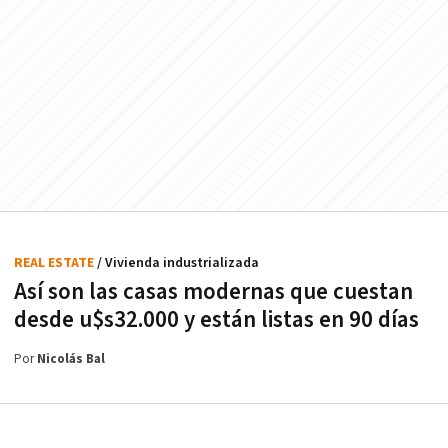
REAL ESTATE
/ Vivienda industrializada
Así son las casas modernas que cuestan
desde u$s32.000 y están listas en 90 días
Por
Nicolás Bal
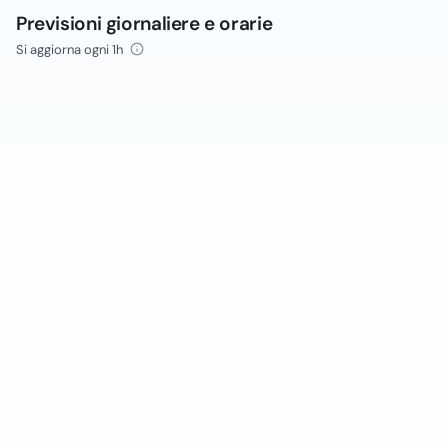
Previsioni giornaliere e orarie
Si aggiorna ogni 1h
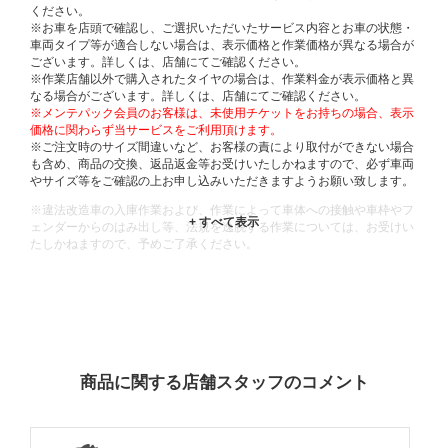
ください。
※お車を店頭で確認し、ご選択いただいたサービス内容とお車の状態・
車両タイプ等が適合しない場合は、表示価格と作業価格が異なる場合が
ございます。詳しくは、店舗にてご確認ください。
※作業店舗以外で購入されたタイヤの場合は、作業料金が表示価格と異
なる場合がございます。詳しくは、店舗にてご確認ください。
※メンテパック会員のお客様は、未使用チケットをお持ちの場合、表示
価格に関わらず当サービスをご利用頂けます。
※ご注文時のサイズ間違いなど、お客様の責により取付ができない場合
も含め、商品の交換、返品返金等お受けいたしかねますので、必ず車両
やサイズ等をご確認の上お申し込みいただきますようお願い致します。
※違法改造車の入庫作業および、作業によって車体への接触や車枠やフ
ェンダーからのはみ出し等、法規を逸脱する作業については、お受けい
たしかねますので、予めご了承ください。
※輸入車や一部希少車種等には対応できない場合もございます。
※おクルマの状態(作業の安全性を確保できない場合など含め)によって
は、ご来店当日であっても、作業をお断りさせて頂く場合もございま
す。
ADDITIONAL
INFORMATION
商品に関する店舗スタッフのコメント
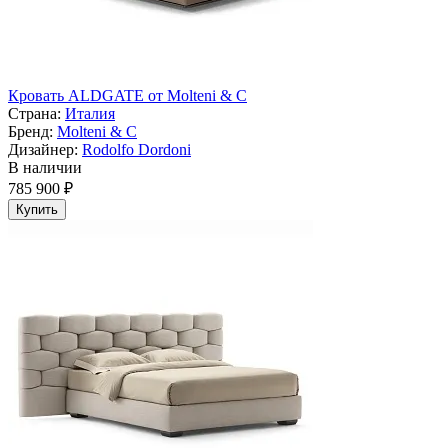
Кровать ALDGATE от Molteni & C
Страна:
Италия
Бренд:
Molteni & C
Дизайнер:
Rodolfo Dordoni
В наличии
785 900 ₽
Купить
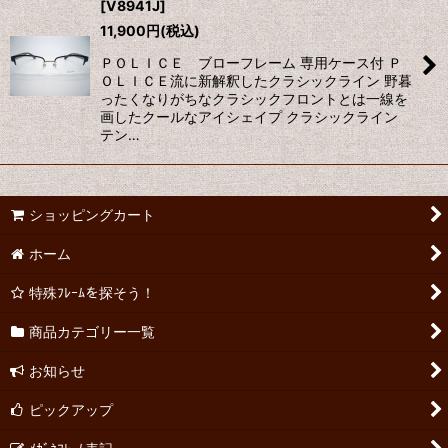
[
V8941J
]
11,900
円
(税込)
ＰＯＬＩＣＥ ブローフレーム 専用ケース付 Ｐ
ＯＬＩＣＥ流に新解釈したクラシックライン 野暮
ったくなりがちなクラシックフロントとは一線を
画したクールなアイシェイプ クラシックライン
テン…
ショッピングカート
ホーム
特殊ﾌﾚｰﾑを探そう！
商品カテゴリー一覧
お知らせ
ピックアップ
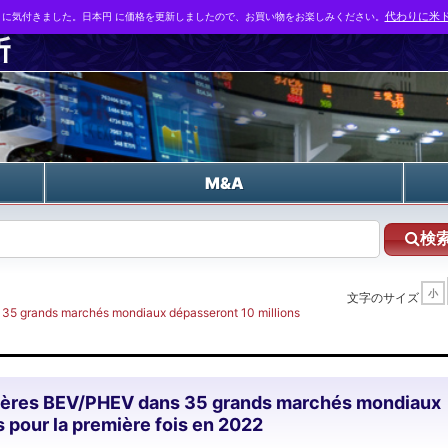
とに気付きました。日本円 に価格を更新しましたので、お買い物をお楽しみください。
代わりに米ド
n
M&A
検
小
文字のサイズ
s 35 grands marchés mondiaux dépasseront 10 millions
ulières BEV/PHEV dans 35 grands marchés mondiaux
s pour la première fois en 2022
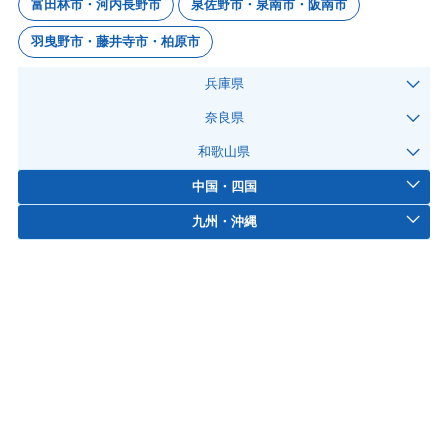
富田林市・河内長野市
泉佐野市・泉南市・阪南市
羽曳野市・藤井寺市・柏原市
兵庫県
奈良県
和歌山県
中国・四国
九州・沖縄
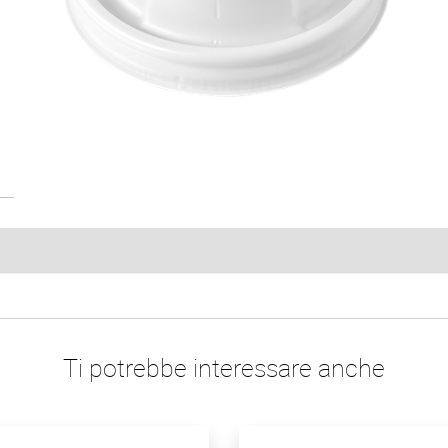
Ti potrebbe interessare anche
-=-=-=-=-
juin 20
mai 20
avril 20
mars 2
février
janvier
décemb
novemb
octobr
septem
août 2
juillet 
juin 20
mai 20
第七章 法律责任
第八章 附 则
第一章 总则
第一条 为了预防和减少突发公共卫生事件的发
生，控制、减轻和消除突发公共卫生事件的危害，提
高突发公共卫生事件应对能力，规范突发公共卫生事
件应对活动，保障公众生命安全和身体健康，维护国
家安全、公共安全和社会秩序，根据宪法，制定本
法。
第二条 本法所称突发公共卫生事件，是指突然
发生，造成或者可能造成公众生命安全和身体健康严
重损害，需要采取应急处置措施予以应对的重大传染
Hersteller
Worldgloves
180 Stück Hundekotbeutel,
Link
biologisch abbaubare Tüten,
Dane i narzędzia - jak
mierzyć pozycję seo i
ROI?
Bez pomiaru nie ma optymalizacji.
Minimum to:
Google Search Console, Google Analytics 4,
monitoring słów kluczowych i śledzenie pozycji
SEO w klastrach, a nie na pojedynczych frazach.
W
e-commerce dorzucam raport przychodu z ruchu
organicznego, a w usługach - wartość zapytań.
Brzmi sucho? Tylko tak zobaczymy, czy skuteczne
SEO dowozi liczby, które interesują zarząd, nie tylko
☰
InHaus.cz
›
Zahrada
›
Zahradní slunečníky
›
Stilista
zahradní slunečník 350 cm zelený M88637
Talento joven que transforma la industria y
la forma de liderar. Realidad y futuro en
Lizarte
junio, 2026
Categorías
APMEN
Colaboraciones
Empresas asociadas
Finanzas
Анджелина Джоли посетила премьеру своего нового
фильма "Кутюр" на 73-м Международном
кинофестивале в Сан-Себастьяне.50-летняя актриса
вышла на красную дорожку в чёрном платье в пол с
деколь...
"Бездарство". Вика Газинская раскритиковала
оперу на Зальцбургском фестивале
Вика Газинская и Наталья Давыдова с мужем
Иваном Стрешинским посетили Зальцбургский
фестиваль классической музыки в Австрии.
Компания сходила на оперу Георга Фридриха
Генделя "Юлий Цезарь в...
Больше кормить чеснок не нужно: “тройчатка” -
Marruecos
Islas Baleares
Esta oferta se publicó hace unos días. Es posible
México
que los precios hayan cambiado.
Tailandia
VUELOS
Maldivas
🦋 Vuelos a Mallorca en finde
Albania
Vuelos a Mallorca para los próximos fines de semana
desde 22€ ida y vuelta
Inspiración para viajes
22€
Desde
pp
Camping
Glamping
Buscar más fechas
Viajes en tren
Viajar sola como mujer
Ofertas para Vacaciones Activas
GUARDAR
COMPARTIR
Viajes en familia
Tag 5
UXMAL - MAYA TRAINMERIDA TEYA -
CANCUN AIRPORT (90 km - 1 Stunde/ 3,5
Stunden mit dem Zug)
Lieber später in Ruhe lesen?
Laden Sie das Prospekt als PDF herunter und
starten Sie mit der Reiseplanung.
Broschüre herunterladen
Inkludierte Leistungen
-=-=-=-=-
**The problem:** Whenever a line in the material contains the word "Газинская", copy that line.

**Answer to this exercise:**
"Бездарство". Вика Газинская раскритиковала
Вика Газинская и Наталья Давыдова с мужем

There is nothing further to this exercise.